• **Supplied entries**
__________

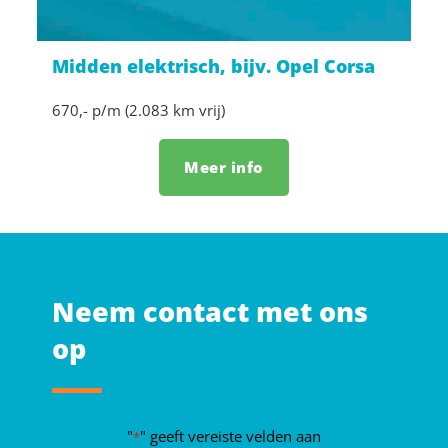
Midden elektrisch, bijv. Opel Corsa
670,- p/m (2.083 km vrij)
Meer info
Neem contact met ons
op
"
" geeft vereiste velden aan
*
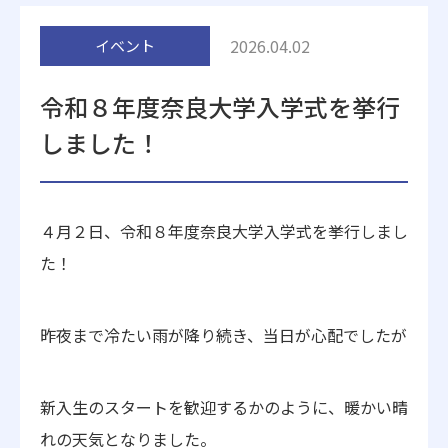
附属施設
2026.04.02
イベント
令和８年度奈良大学入学式を挙行
しました！
受験生の方へ
在学生の方へ
４月２日、令和８年度奈良大学入学式を挙行しまし
た！
卒業生の方へ
一般・企業の方
昨夜まで冷たい雨が降り続き、当日が心配でしたが
地歴甲子園
法人本部
新入生のスタートを歓迎するかのように、暖かい晴
れの天気となりました。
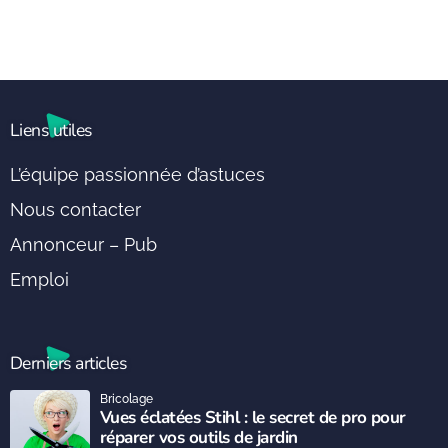
Liens utiles
L’équipe passionnée d’astuces
Nous contacter
Annonceur – Pub
Emploi
Derniers articles
Bricolage
Vues éclatées Stihl : le secret de pro pour
réparer vos outils de jardin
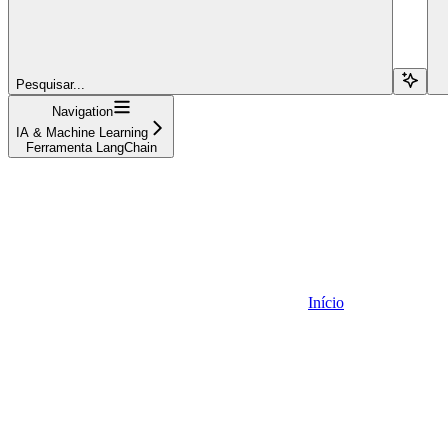
Pesquisar...
Navigation
IA & Machine Learning
Ferramenta LangChain
Início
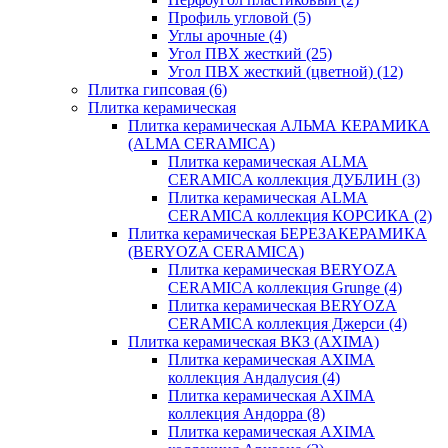
Профиль угловой
(5)
Углы арочные
(4)
Угол ПВХ жесткий
(25)
Угол ПВХ жесткий (цветной)
(12)
Плитка гипсовая
(6)
Плитка керамическая
Плитка керамическая АЛЬМА КЕРАМИКА
(ALMA CERAMICA)
Плитка керамическая ALMA
CERAMICA коллекция ДУБЛИН
(3)
Плитка керамическая ALMA
CERAMICA коллекция КОРСИКА
(2)
Плитка керамическая БЕРЕЗАКЕРАМИКА
(BERYOZA CERAMICA)
Плитка керамическая BERYOZA
CERAMICA коллекция Grunge
(4)
Плитка керамическая BERYOZA
CERAMICA коллекция Джерси
(4)
Плитка керамическая ВКЗ (AXIMA)
Плитка керамическая AXIMA
коллекция Андалусия
(4)
Плитка керамическая AXIMA
коллекция Андорра
(8)
Плитка керамическая AXIMA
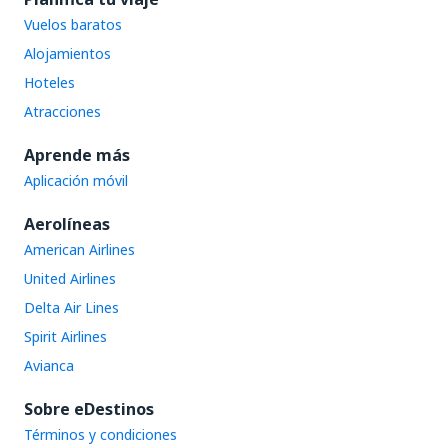
Vuelos baratos
Alojamientos
Hoteles
Atracciones
Aprende más
Aplicación móvil
Aerolíneas
American Airlines
United Airlines
Delta Air Lines
Spirit Airlines
Avianca
Sobre eDestinos
Términos y condiciones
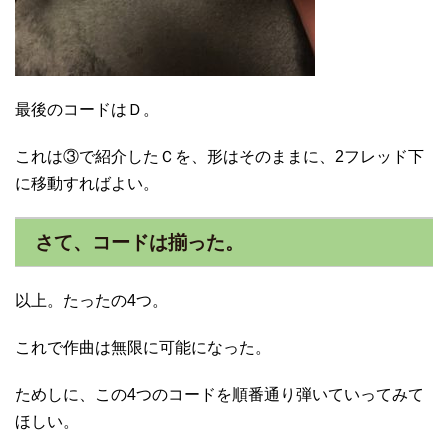
最後のコードはＤ。
これは③で紹介したＣを、形はそのままに、2フレッド下
に移動すればよい。
さて、コードは揃った。
以上。たったの4つ。
これで作曲は無限に可能になった。
ためしに、この4つのコードを順番通り弾いていってみて
ほしい。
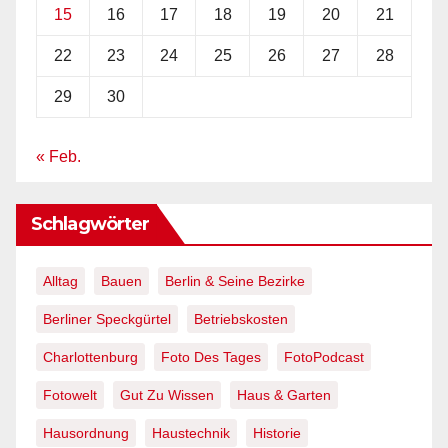
15
16
17
18
19
20
21
22
23
24
25
26
27
28
29
30
« Feb.
Schlagwörter
Alltag
Bauen
Berlin & Seine Bezirke
Berliner Speckgürtel
Betriebskosten
Charlottenburg
Foto Des Tages
FotoPodcast
Fotowelt
Gut Zu Wissen
Haus & Garten
Hausordnung
Haustechnik
Historie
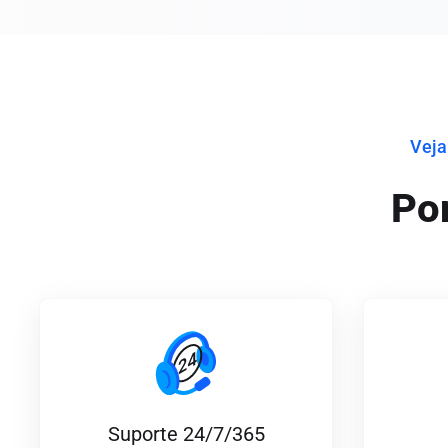
Veja
Po
Suporte 24/7/365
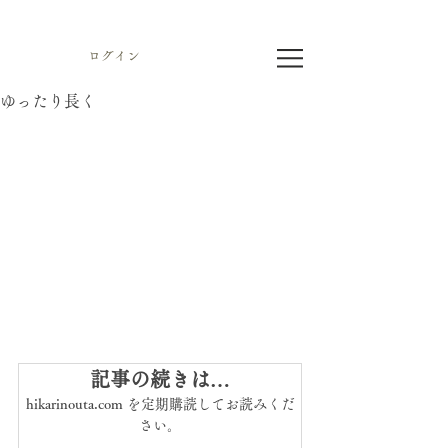
ログイン
ゆったり長く
記事の続きは…
hikarinouta.com を定期購読してお読みくだ
さい。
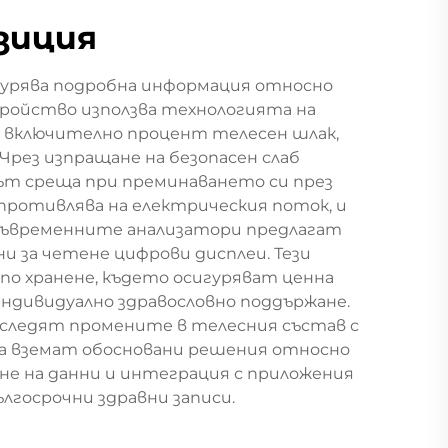
зиция
гурява подробна информация относно
ройство използва технологията на
и, включително процент телесен шлак,
Чрез изпращане на безопасен слаб
ът среща при преминаването си през
ъпротивлява на електрическия поток, и
 Съвременните анализатори предлагат
и за четене цифрови дисплеи. Тези
по хранене, където осигуряват ценна
индивидуално здравословно поддържане.
 следят промените в телесния състав с
да вземат обосновани решения относно
не на данни и интеграция с приложения
ългосрочни здравни записи.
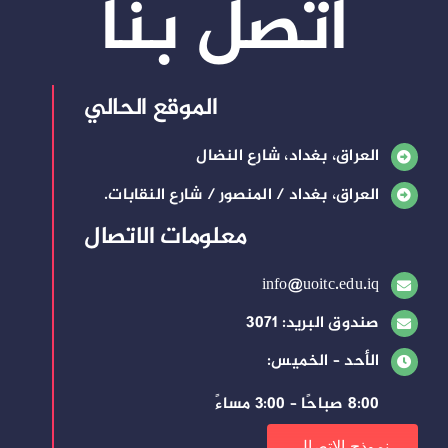
اتصل بنا
الموقع الحالي
العراق، بغداد، شارع النضال
العراق، بغداد / المنصور / شارع النقابات.
معلومات الاتصال
info@uoitc.edu.iq
صندوق البريد: 3071
الأحد – الخميس:
8:00 صباحًا – 3:00 مساءً
نموذج الاتصال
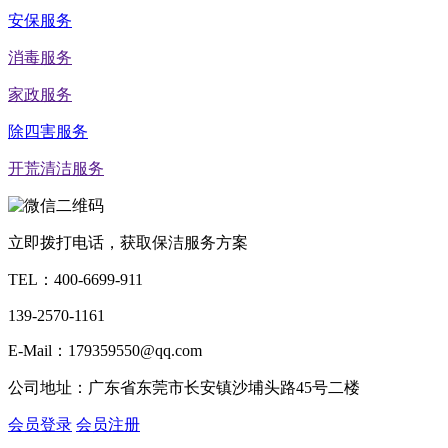
安保服务
消毒服务
家政服务
除四害服务
开荒清洁服务
立即拨打电话，获取保洁服务方案
TEL：
400-6699-911
139-2570-1161
E-Mail：179359550@qq.com
公司地址：广东省东莞市长安镇沙埔头路45号二楼
会员登录
会员注册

__________

• **Try it**
Give the number of lines in the entries above that contain the word "жесткий", with no accompanying text.

• **Response to the exercise**
2